Le Japon est le second plus gros producteur de plastique au Monde. Il aura fallu que la Chine refuse d’importer les déchets japonais et que les décharges municipales se remplissent à vue d’œil pour que la question de la pollution plastique commence à se poser sérieusement pour les autorités japonaises. Début juin, le gouvernement a annoncé sa volonté de s’attaquer aux sacs plastiques distribués gratuitement dans les magasins. Une solution de surface qui ne règle en rien une problématique profondément systémique. Le point.

Parmi les annonces déjà faites par les autorités, le ministre de l’Environnement avait annoncé en octobre dernier vouloir diminuer de – seulement – 25% la quantité de déchets plastiques jetables dans l’Archipel d’ici 2030 et de mettre en avant des bio-plastiques écologiques fabriqués à partir de plantes. Un plan qui semble manquer d’ambition au regard de la crise écologique alors que les entreprises restent libres d’utiliser abondamment du plastique conventionnel.

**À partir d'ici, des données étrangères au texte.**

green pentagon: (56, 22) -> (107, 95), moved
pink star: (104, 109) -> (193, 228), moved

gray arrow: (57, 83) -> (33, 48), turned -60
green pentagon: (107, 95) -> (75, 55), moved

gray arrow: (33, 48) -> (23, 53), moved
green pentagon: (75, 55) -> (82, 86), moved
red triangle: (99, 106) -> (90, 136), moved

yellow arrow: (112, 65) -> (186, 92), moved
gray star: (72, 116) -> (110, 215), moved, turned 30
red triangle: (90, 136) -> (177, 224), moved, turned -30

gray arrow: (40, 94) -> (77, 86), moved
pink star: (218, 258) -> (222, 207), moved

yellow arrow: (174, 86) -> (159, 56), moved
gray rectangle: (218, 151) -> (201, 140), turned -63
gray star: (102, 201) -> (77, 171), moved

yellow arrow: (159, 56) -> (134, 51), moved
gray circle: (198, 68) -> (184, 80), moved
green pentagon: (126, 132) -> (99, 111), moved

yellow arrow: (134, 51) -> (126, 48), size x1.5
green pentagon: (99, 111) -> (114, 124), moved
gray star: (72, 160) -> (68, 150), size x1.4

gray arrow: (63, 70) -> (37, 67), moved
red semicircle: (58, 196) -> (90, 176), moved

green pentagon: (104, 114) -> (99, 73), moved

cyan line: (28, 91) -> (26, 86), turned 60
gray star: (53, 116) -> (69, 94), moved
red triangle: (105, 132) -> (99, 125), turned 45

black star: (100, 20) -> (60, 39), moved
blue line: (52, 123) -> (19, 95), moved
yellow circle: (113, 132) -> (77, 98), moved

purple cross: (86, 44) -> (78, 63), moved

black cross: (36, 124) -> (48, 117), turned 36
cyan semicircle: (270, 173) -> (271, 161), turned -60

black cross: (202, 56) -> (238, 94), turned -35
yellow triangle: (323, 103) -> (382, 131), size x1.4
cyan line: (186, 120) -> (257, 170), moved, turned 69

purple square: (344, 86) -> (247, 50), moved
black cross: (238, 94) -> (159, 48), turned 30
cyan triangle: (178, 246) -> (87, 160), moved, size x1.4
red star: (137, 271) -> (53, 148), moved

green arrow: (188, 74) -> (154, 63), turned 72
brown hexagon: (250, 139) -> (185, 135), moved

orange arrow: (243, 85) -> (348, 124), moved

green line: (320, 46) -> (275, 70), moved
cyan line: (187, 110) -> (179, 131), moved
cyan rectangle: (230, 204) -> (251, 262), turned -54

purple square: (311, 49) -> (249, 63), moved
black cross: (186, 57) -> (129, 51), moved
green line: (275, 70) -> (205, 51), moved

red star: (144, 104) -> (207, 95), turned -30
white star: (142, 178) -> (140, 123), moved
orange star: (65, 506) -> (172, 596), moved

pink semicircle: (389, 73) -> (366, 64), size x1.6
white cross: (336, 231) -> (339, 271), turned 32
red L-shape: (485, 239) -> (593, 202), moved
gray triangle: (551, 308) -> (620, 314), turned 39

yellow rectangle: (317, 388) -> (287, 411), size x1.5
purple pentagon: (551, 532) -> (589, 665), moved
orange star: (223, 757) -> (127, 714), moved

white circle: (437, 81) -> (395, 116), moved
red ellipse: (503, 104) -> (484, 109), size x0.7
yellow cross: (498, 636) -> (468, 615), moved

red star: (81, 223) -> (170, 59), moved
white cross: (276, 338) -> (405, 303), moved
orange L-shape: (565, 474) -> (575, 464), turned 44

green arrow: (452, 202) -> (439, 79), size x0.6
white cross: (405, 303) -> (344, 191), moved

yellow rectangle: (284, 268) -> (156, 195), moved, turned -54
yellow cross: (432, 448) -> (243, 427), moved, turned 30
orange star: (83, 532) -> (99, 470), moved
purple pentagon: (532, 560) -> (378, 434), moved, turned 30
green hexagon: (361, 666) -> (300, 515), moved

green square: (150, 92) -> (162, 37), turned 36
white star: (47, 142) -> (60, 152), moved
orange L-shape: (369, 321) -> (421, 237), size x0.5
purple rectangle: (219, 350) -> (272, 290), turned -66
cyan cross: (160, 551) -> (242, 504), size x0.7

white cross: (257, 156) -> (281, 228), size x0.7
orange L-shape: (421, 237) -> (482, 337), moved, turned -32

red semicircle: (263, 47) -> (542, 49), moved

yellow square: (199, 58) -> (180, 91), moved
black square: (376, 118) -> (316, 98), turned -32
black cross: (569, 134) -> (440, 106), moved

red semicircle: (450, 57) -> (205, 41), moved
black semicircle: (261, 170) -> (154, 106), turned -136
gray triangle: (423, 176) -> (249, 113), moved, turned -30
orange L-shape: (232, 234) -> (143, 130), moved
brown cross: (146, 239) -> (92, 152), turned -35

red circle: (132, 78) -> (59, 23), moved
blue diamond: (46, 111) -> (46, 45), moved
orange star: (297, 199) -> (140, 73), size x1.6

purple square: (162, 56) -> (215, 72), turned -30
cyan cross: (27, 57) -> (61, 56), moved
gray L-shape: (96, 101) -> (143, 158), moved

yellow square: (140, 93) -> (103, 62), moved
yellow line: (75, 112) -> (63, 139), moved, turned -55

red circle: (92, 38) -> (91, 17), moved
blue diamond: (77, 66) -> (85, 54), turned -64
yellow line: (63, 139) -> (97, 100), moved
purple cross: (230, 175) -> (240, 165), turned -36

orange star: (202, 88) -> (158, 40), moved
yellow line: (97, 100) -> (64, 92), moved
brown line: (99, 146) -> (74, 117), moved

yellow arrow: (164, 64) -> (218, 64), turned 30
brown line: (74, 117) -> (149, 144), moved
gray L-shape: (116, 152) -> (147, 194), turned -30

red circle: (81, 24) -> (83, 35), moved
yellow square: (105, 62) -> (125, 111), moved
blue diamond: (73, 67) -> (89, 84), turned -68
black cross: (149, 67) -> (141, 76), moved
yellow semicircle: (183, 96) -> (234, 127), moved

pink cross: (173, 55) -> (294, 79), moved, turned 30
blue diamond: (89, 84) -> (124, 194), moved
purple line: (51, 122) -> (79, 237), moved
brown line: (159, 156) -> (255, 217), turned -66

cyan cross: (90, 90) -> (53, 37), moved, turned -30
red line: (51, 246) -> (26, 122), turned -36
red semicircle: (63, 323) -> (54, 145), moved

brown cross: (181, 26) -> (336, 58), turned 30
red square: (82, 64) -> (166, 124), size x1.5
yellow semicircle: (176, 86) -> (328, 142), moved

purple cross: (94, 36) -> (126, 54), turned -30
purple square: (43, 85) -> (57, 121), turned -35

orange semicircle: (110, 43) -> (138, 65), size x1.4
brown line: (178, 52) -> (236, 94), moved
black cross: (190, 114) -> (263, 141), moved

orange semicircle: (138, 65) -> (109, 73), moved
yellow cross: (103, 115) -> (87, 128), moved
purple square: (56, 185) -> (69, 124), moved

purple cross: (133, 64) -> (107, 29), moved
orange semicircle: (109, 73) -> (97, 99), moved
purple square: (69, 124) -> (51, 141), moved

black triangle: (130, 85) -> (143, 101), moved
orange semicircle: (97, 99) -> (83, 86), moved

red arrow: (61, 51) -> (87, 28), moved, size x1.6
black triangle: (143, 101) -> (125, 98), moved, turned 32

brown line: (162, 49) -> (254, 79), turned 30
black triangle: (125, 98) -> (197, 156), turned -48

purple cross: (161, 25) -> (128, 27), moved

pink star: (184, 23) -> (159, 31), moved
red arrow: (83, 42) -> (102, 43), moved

Plus localement, le maire de Kameoka, ville de 89 000 habitants dans la préfecture de Kyoto, a proposé en décembre 2018 une ordonnance interdisant la distribution des sacs plastiques à usage unique comme ceux distribués (généreusement) dans les supermarchés. Mais il s’agit d’une initiative locale, qui, seulement si elle est approuvée par le conseil municipal, ne rentrera pas en vigueur avant 2021.

Une carotte dans du plastique, la routine au Japon.

Des mesures incertaines qui concernent donc toujours le futur – sans garantie d’application – alors que le problème est déjà plus que présent autour de nous et que des actions efficaces doivent être menées dès maintenant, si on prend la peine de tendre l’oreille aux scientifiques. Les autorités japonaises sont en effet frileuses à l’idée de contraindre brusquement leurs concitoyens et entreprises, préférant faire évoluer lentement les mentalités pour changer les habitudes de consommation plutôt que les institutions. D’autant qu’une telle mesure serait culturellement impopulaire, avec des conséquences politiques pour celles qui prendraient de telles décisions. Mais les faits sont têtus : l’urgence écologique est à nos portes et il semble illusoire d’attendre que des dizaines de millions de consommateurs daignent subitement changer de comportement pour adopter du jour au lendemain une attitude éco-responsable après des décennies d’un quotidien où le plastique est omniprésent. Ceci n’a pas fonctionné en Europe, ceci ne fonctionnera pas en Asie.

Nouvelle annonce « fantôme » en juin dernier. Lors d’une conférence de presse, le ministre de l’Environnement, Yoshiaki Harada, a annoncé que son ministère étudie une loi pour interdire la distribution de sacs en plastique gratuits dans les magasins. Alors qu’on imaginait déjà la fin des sacs plastiques, cette mesure ne les fera pas disparaître… Car les sacs plastiques seront toujours présents, ils deviendront juste payants (quelques yens supplémentaires sur le ticket de caisse), le prix étant laissé à l’appréciation de chaque commerçant. Par ailleurs, les petites et moyennes entreprises ne sont pas concernées par cette loi (dans un premier temps seulement). Au quotidien, les sacs continueront d’être excessivement utilisés, à la différence que les consommateurs devront en payer le prix. Un coût cependant tellement faible qu’il passera inaperçu et ne devrait pas provoquer de changement majeur dans les comportements.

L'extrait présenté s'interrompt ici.